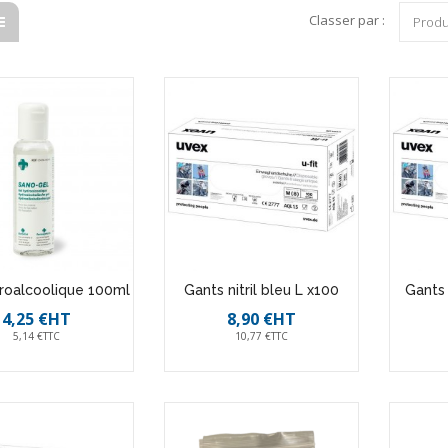
Classer par :
Produ
roalcoolique 100ml
Gants nitril bleu L x100
Gants 
4,25 €HT
8,90 €HT
5,14 €TTC
10,77 €TTC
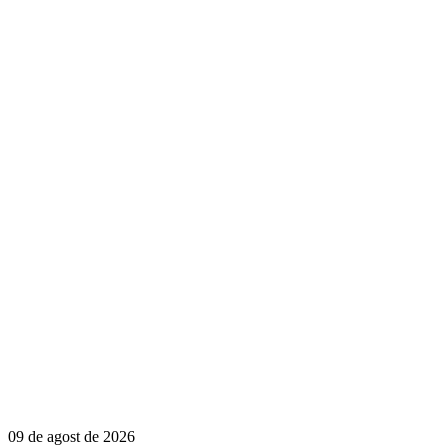
09 de agost de 2026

|---|

◆ WHAT IS NEEDED: Exactly the lines from the line with "roalcoolique 100ml" through the last line of the listing, both included, should be extracted, and the pictures left behind.

◆ YOUR RESPONSE:
roalcoolique 100ml
Gants nitril bleu L x100
Gants 
4,25 €HT
8,90 €HT
5,14 €TTC
10,77 €TTC
09 de agost de 2026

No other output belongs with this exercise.